Ораз-Мухаммад сел с той стороны, где темные фигурки. Годунов велел ему пересесть – играющий белыми имеет больше возможности победить. И дальше их разговор шел под постукивание фигурок о столик.
Начало игры было для боярина несложным – они и с покойным государем стремительно проскакивали начало, наскоро разменивали несколько фигурок, а потом уж было над чем поломать голову.

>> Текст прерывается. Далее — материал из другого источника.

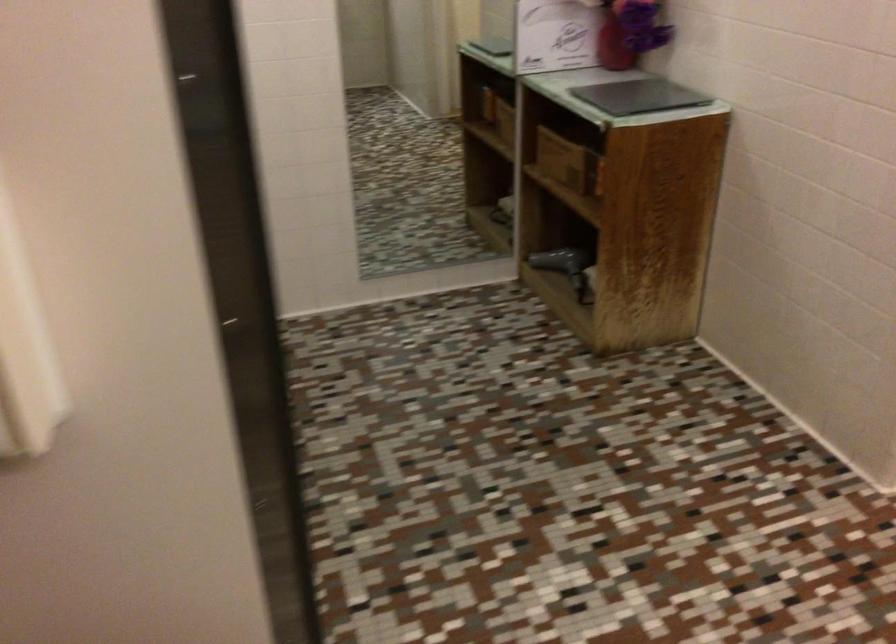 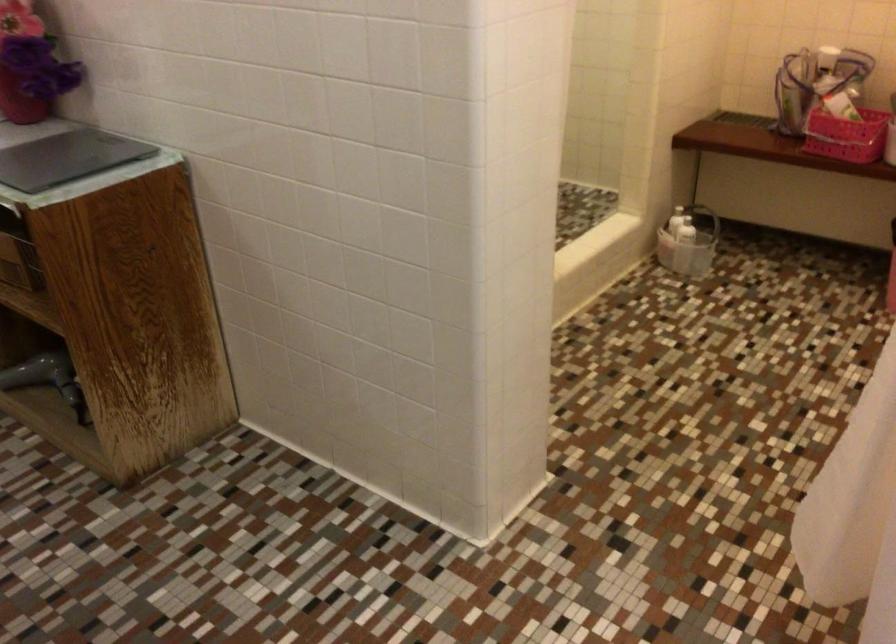 Question: Based on the continuous images, in which direction is the camera rotating? Reply with the corresponding letter.

Choices:
 (A) Left
 (B) Right
 (C) Up
 (D) Down

Answer: (B)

– Знаю, о чем просить пришел, – сказал Борис Федорович. – Хочешь встретиться с послом хана Тауекеля. Мне донесли – посольство уже в двадцати верстах от Москвы. Для него приготовлен Крымский двор, хоть он и маловат. Забор укрепили, стрельцы в караулы назначены.
– Хочу.
– Ораз Онданович, так за чем же дело стало? У меня в палатах и встретишься. Посольство явится к великому государю, потом будет пир. А дня через два я приму посла у себя. Тогда и будешь зван. Ты лучше дай мне совет – чем таких гостей потчевать.
Годунов имел в виду не только застольное угощение. Обычно после приема у государя послам посылались туда, где их поселили, «корма» – большие блюда с лакомствами от царского стола, дорогие вина. Боярин и у себя завел такой же обычай. И его «корма» были не хуже царских.
– Посол был бы рад увидеть на твоем столе казы, бесбармак – как его подают самым почтенным гостям, жал-жая. Но для этого нужно нарочно откармливать лошадей. На Москве такого нет. Думаю, будет хорошо, если послу поднесут вареную баранью голову, это знак уважения. А все прочее – баранина, хороший хлеб, пироги пряженые… У нас пшеничная мука дорогая, а на Москве ее сколько угодно, – сказал воевода, и боярин отметил это «у нас».
– А еще?
– Пришли ко мне своего повара, мой его научит готовить кауырдак. Это бараньи потроха – когда режут барашка, женщины очень быстро это делают, чтобы сразу подать мужчинам. Посол будет удивлен, но оценит твое к нему расположение.